Review of Fianna Fáil/Green coalition government

Red Pepper, a UK left wing magazine, asked me to write an opinion piece on the Irish Green Party in Government.   The article was written late December in time for Red Pepper’s current edition.

Government eats up the Greens

“Last October, Irish Green Party members reaffirmed their commitment to staying in power with the centre right Fianna Fáil party, by voting to support a mid-term renegotiated Programme for Government (PfG). 

More significantly the party also voted to support the coalition government’s favoured initiative to rescue Irish financial institutions, the National Assets Management Agency (NAMA). 

In the weeks leading up to the vote, Green Party Leader, John Gormley announced that the new PfG would be transformational – a statement which succeeded in focusing media attention on the new agreement negotiations and away from the controversial NAMA.

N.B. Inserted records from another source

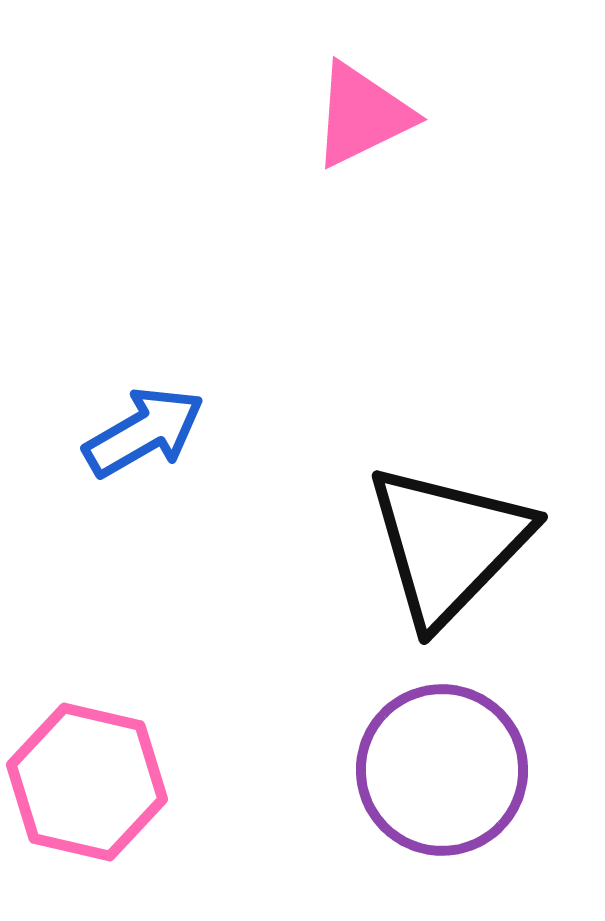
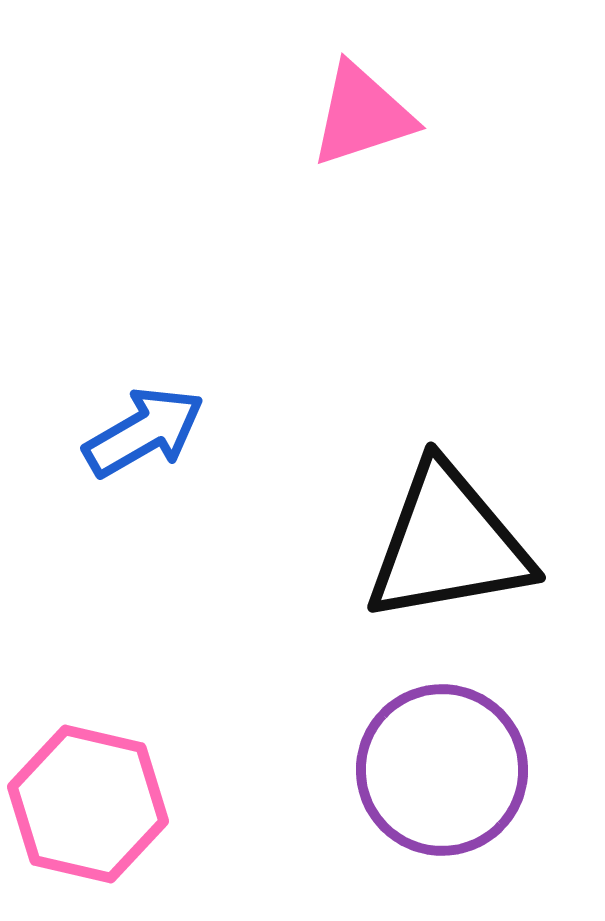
pink triangle: rotated 8 degrees clockwise
black triangle: rotated 36 degrees clockwise
pink hexagon: moved 1 px right, 22 px down
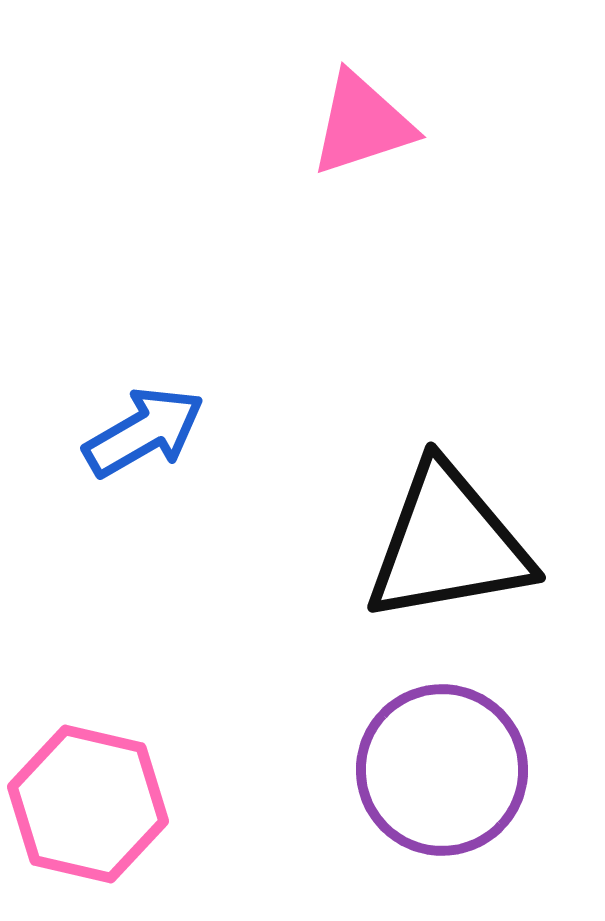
pink triangle: moved 9 px down
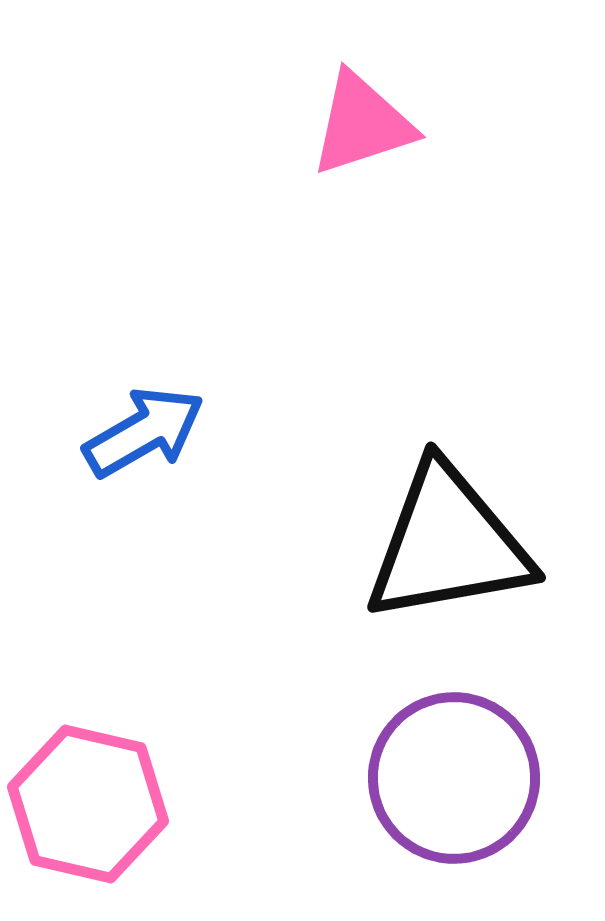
purple circle: moved 12 px right, 8 px down
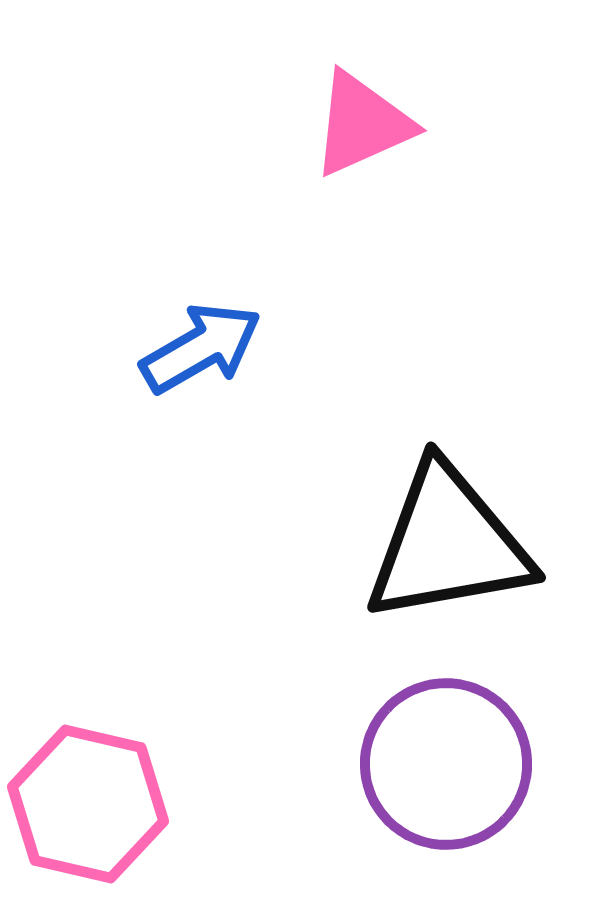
pink triangle: rotated 6 degrees counterclockwise
blue arrow: moved 57 px right, 84 px up
purple circle: moved 8 px left, 14 px up
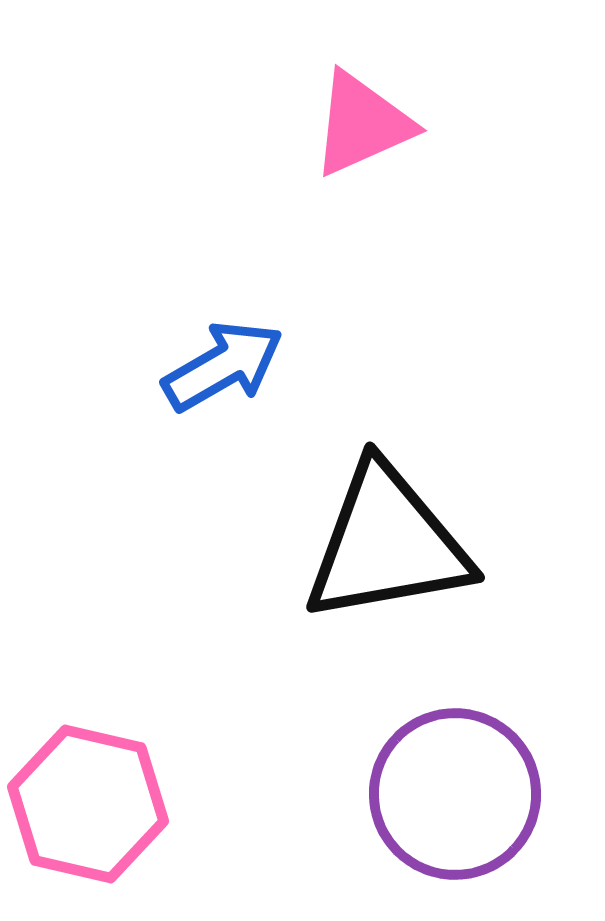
blue arrow: moved 22 px right, 18 px down
black triangle: moved 61 px left
purple circle: moved 9 px right, 30 px down
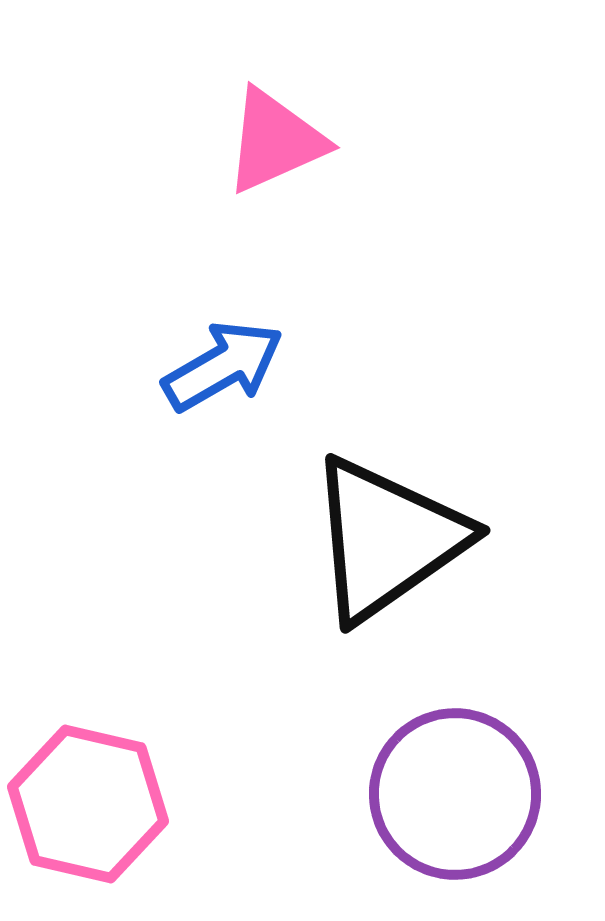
pink triangle: moved 87 px left, 17 px down
black triangle: moved 5 px up; rotated 25 degrees counterclockwise
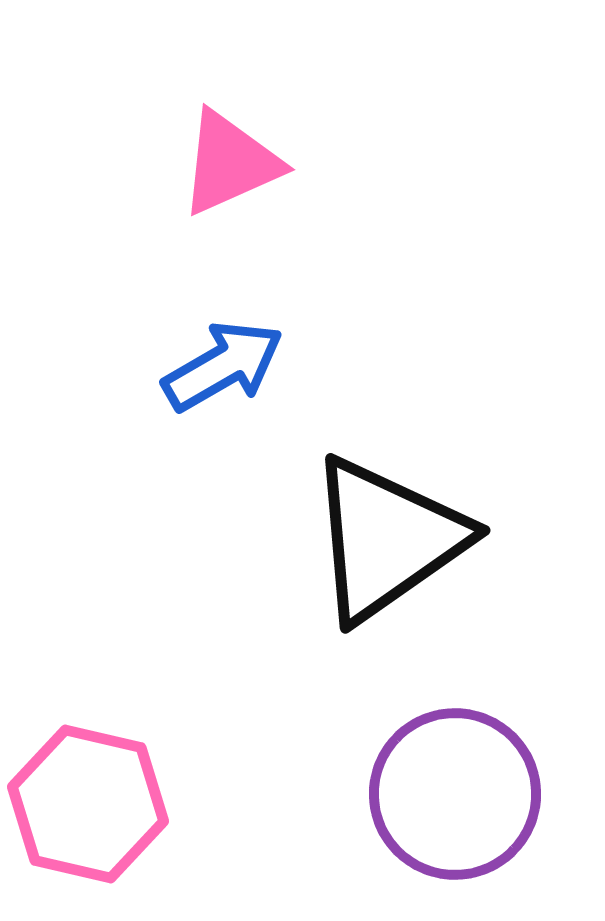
pink triangle: moved 45 px left, 22 px down
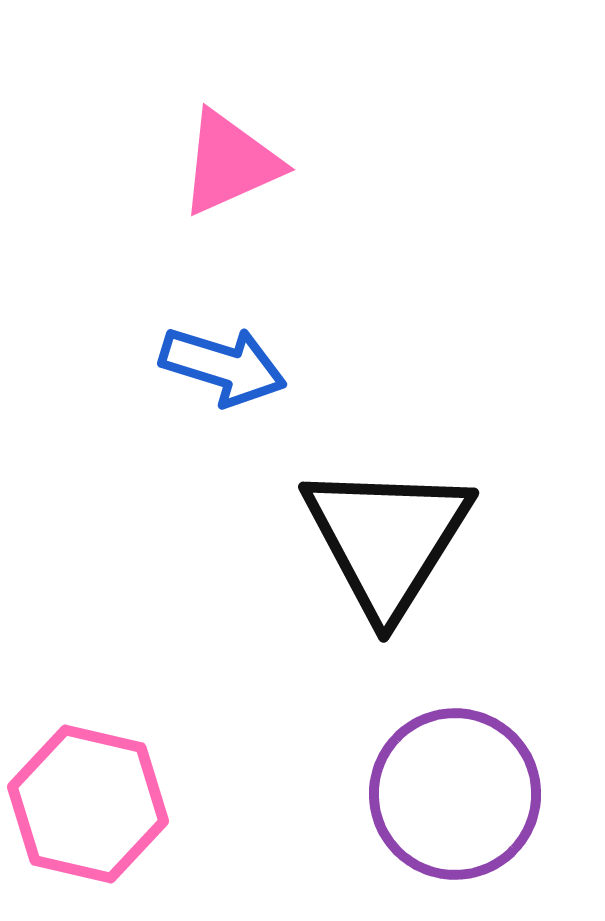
blue arrow: rotated 47 degrees clockwise
black triangle: rotated 23 degrees counterclockwise
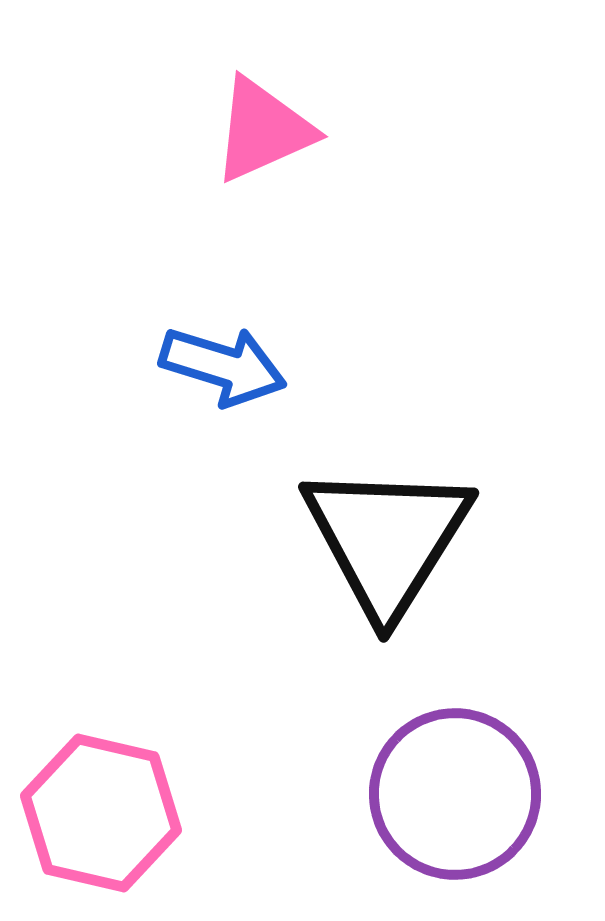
pink triangle: moved 33 px right, 33 px up
pink hexagon: moved 13 px right, 9 px down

The NAMA solution had created widespread unease among party members but what many had failed to realise was that the two Green cabinet ministers had already signed off on NAMA at cabinet meetings.

Despite John Gormley’s stage-managed dramatic ‘transformational’ announcement, only a political dilettante would ever believe that there could be a transformation of the political policy landscape under a Fianna Fáil-led government.  Green Party parliamentary party members and Green Ministers continued to nod through budget cuts in social welfare entitlements, along with cuts to the disabled, the blind and carers.  And as if to add insult to injury, the Greens walked through the yes lobby in support of a Blasphemy Bill, championed by the hard-line Fianna Fáil Minister for Justice, Equality and Law Reform.  The same Minister has decimated the Equality Authority and the Combat Poverty Agency.

Overall Budget 2010, agreed by cabinet and supported by the two Green Party Ministers identified savings of €4 billion by targeting child benefit, the young unemployed, the blind and community support schemes.  Public sector pay has also been reduced; with all workers including the lowest paid experiencing sharp wage reductions.  This year’s budget cuts specifically targeted the young and lower paid. 

While all political parties have accepted the need to balance the national finances and agreed the need for cuts, there has been widespread condemnation, with accusations that the budget was callous and uncreative in its approach.

For example, recent research showed that if tax breaks on personal income and corporation tax were reduced to average EU levels, their cost to the Exchequer would fall from €7.2 to €2.2 billion making a saving of €5.2 billion which is €1.2 billion more than the cuts targeted at the less well-off.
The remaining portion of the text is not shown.